#### AIM OF THE TASK:
Word for word, copy the data that follows and skip its pictures.

= = = = = = =

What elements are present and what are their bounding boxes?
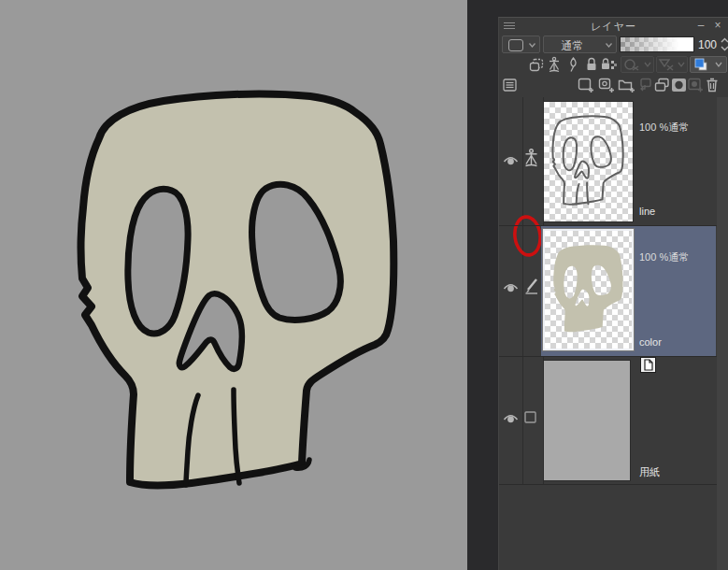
layer-row-line[interactable]: 100 %通常 line [499,97,717,225]
editing-pencil-icon [523,277,541,299]
layer-color-dropdown[interactable] [690,56,727,73]
chevron-down-icon [606,43,612,48]
rounded-square-icon [508,39,523,51]
spinner-arrows-icon [720,36,728,52]
layer-name: 用紙 [639,465,660,479]
layers-panel: レイヤー – × 通常 100 [498,17,728,570]
blend-mode-dropdown[interactable]: 通常 [543,36,617,53]
layer-thumbnail-line[interactable] [543,101,634,222]
opacity-value: 100 [692,38,717,51]
lock-transparent-pixels-icon[interactable] [601,57,617,72]
panel-header: レイヤー – × [499,18,728,34]
clip-studio-app: レイヤー – × 通常 100 [0,0,728,570]
opacity-stepper[interactable] [720,36,728,52]
minimize-button[interactable]: – [694,19,707,32]
layer-row-color[interactable]: 100 %通常 color [499,226,717,356]
pin-icon[interactable] [567,57,579,73]
visibility-eye-icon[interactable] [503,153,519,164]
layer-opacity-info: 100 %通常 [639,250,689,264]
visibility-eye-icon[interactable] [503,280,519,292]
new-layer-settings-icon[interactable] [598,78,615,93]
create-mask-icon[interactable] [671,78,687,93]
new-raster-layer-icon[interactable] [578,78,594,93]
layer-thumbnail-color[interactable] [543,229,634,350]
layer-menu-icon[interactable] [503,78,517,92]
reference-disabled-dropdown [656,56,688,73]
layer-name: line [639,206,655,217]
visibility-eye-icon[interactable] [503,411,519,422]
empty-checkbox-icon[interactable] [524,410,536,427]
mask-disabled-dropdown [621,56,654,73]
layer-kind-dropdown[interactable] [502,36,540,53]
layer-row-paper[interactable]: 用紙 [499,357,717,484]
chevron-down-icon [529,43,535,48]
clip-at-layer-below-icon[interactable] [529,58,544,73]
paper-layer-badge-icon [640,357,656,373]
draft-layer-status-icon[interactable] [523,148,539,173]
layer-opacity-info: 100 %通常 [639,121,689,135]
layer-name: color [639,336,662,348]
draft-layer-icon[interactable] [548,56,561,74]
skull-drawing [0,0,467,570]
layer-thumbnail-paper[interactable] [543,360,631,481]
new-folder-icon[interactable] [618,78,635,93]
opacity-slider[interactable] [620,36,694,52]
drawing-canvas[interactable] [0,0,467,570]
close-button[interactable]: × [711,19,724,32]
lock-layer-icon[interactable] [586,57,597,72]
skull-left-eye [128,189,188,334]
layer-color-icon [691,57,726,72]
transfer-to-lower-icon [637,78,652,93]
combine-to-lower-icon[interactable] [654,78,670,93]
delete-layer-icon[interactable] [706,77,719,93]
blend-mode-value: 通常 [544,38,601,54]
apply-mask-icon [688,78,704,93]
layer-list-scrollbar[interactable] [717,97,728,570]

= = = = = = =

#### EXERCISE OUTPUT:
What elements are present and what are their bounding boxes?
layer-row-line[interactable]: 100 %通常 line [499,97,717,225]
editing-pencil-icon [523,277,541,299]
layer-color-dropdown[interactable] [690,56,727,73]
chevron-down-icon [606,43,612,48]
rounded-square-icon [508,39,523,51]
spinner-arrows-icon [720,36,728,52]
layer-name: 用紙 [639,465,660,479]
layers-panel: レイヤー – × 通常 100 [498,17,728,570]
blend-mode-dropdown[interactable]: 通常 [543,36,617,53]
layer-thumbnail-line[interactable] [543,101,634,222]
opacity-value: 100 [692,38,717,51]
lock-transparent-pixels-icon[interactable] [601,57,617,72]
panel-header: レイヤー – × [499,18,728,34]
clip-studio-app: レイヤー – × 通常 100 [0,0,728,570]
opacity-stepper[interactable] [720,36,728,52]
minimize-button[interactable]: – [694,19,707,32]
layer-row-color[interactable]: 100 %通常 color [499,226,717,356]
pin-icon[interactable] [567,57,579,73]
visibility-eye-icon[interactable] [503,153,519,164]
layer-opacity-info: 100 %通常 [639,250,689,264]
visibility-eye-icon[interactable] [503,280,519,292]
new-layer-settings-icon[interactable] [598,78,615,93]
create-mask-icon[interactable] [671,78,687,93]
new-raster-layer-icon[interactable] [578,78,594,93]
layer-thumbnail-color[interactable] [543,229,634,350]
layer-menu-icon[interactable] [503,78,517,92]
reference-disabled-dropdown [656,56,688,73]
layer-name: line [639,206,655,217]
visibility-eye-icon[interactable] [503,411,519,422]
empty-checkbox-icon[interactable] [524,410,536,427]
mask-disabled-dropdown [621,56,654,73]
layer-kind-dropdown[interactable] [502,36,540,53]
layer-row-paper[interactable]: 用紙 [499,357,717,484]
chevron-down-icon [529,43,535,48]
clip-at-layer-below-icon[interactable] [529,58,544,73]
paper-layer-badge-icon [640,357,656,373]
draft-layer-status-icon[interactable] [523,148,539,173]
layer-opacity-info: 100 %通常 [639,121,689,135]
layer-name: color [639,336,662,348]
draft-layer-icon[interactable] [548,56,561,74]
skull-drawing [0,0,467,570]
layer-thumbnail-paper[interactable] [543,360,631,481]
new-folder-icon[interactable] [618,78,635,93]
opacity-slider[interactable] [620,36,694,52]
drawing-canvas[interactable] [0,0,467,570]
close-button[interactable]: × [711,19,724,32]
lock-layer-icon[interactable] [586,57,597,72]
skull-left-eye [128,189,188,334]
layer-color-icon [691,57,726,72]
transfer-to-lower-icon [637,78,652,93]
combine-to-lower-icon[interactable] [654,78,670,93]
delete-layer-icon[interactable] [706,77,719,93]
blend-mode-value: 通常 [544,38,601,54]
apply-mask-icon [688,78,704,93]
layer-list-scrollbar[interactable] [717,97,728,570]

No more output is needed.